Stating to others what one is thankful for on Thanksgiving Day is a rite among many Americans that should be commended.
Here’s some of what was on the mind of President George Washington, as expressed in his Thanksgiving proclamation of Oct. 3, 1789.
His thoughts reflect a much more openly religious era in U.S. history, as his thanks are devoted to the “great and glorious Being, who is the beneficent Author of all the good that was, that is, or that will be.” But they also are filled with ideals that are not bound by time or by any religion.

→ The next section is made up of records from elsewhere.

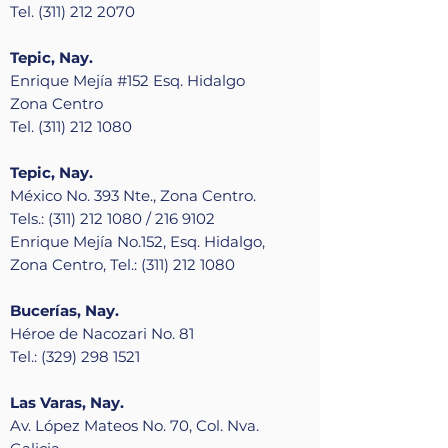
Tel. (311) 212 2070
Tepic, Nay.
Enrique Mejía #152 Esq. Hidalgo
Zona Centro
Tel. (311) 212 1080
Tepic, Nay.
México No. 393 Nte., Zona Centro.
Tels.: (311) 212 1080 / 216 9102
Enrique Mejía No.152, Esq. Hidalgo,
Zona Centro, Tel.: (311) 212 1080
Bucerías, Nay.
Héroe de Nacozari No. 81
Tel.: (329) 298 1521
Las Varas, Nay.
Av. López Mateos No. 70, Col. Nva.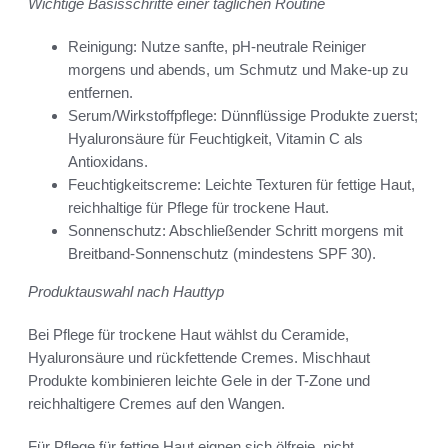
Wichtige Basisschritte einer täglichen Routine
Reinigung: Nutze sanfte, pH-neutrale Reiniger
morgens und abends, um Schmutz und Make-up zu
entfernen.
Serum/Wirkstoffpflege: Dünnflüssige Produkte zuerst;
Hyaluronsäure für Feuchtigkeit, Vitamin C als
Antioxidans.
Feuchtigkeitscreme: Leichte Texturen für fettige Haut,
reichhaltige für Pflege für trockene Haut.
Sonnenschutz: Abschließender Schritt morgens mit
Breitband-Sonnenschutz (mindestens SPF 30).
Produktauswahl nach Hauttyp
Bei Pflege für trockene Haut wählst du Ceramide,
Hyaluronsäure und rückfettende Cremes. Mischhaut
Produkte kombinieren leichte Gele in der T-Zone und
reichhaltigere Cremes auf den Wangen.
Für Pflege für fettige Haut eignen sich ölfreie, nicht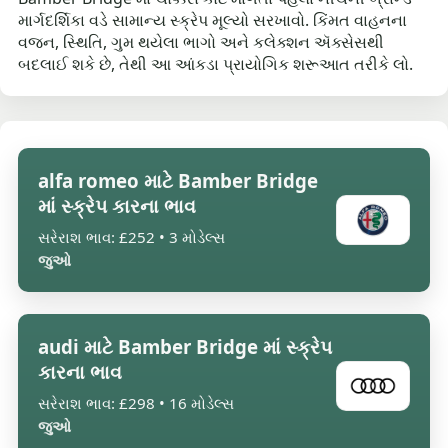
માર્ગદર્શિકા વડે સામાન્ય સ્ક્રેપ મૂલ્યો સરખાવો. કિંમત વાહનના
વજન, સ્થિતિ, ગુમ થયેલા ભાગો અને કલેક્શન ઍક્સેસથી
બદલાઈ શકે છે, તેથી આ આંકડા પ્રાયોગિક શરૂઆત તરીકે લો.
alfa romeo માટે Bamber Bridge
માં સ્ક્રેપ કારના ભાવ
સરેરાશ ભાવ: £252 • 3 મોડેલ્સ
જુઓ
audi માટે Bamber Bridge માં સ્ક્રેપ
કારના ભાવ
સરેરાશ ભાવ: £298 • 16 મોડેલ્સ
જુઓ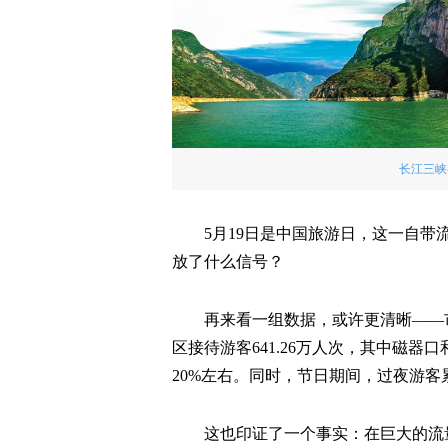
长江三峡
5月19日是中国旅游日，这一自
放了什么信号？
再来看一组数据，或许更清晰——市
区接待游客641.26万人次，其中磁器
20%左右。同时，节日期间，过夜游客累计
这也印证了一个事实：在巨大的流量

After calling on all citizens to unite in thanking God for his care shown before the nation was formed and his mercies during the Revolutionary War, which had ended successfully just six years earlier, Washington continues by offering thanks, as follows:
” – for the great degree of tranquility, union, and plenty, which we have since enjoyed
– for the peaceable and rational manner, in which we have been enabled to establish constitutions of government for our safety and happiness, and particularly the national One now lately instituted
– for the civil and religious liberty with which we are blessed; and the means we have of acquiring and diffusing useful knowledge; and in general for all the great and various favors which he hath been pleased to confer upon us.”
Unity, peace, plenty, safety, happiness, knowledge and liberty. An impressive list of blessings to be thankful for. But Washington goes further and includes some supplications:
“… to pardon our national and other transgressions
– to enable us all, whether in public or private stations, to perform our several and relative duties properly and punctually
– to render our national government a blessing to all the people, by constantly being a Government of wise, just, and constitutional laws, discreetly and faithfully executed and obeyed
– to protect and guide all Sovereigns and Nations (especially such as have shewn kindness unto us) and to bless them with good government, peace, and concord
– to promote the knowledge and practice of true religion and virtue, and the encrease of science among them and us
– and generally to grant unto all Mankind such a degree of temporal prosperity as he alone knows to be best.”
Also a great list of requests: for pardon, for steadfastness, for wise and virtuous leadership.
The syntax and some spellings may be archaic, but on Nov. 28, 2019, in a divided America, our first president’s thoughts and prayers are well worth contemplating.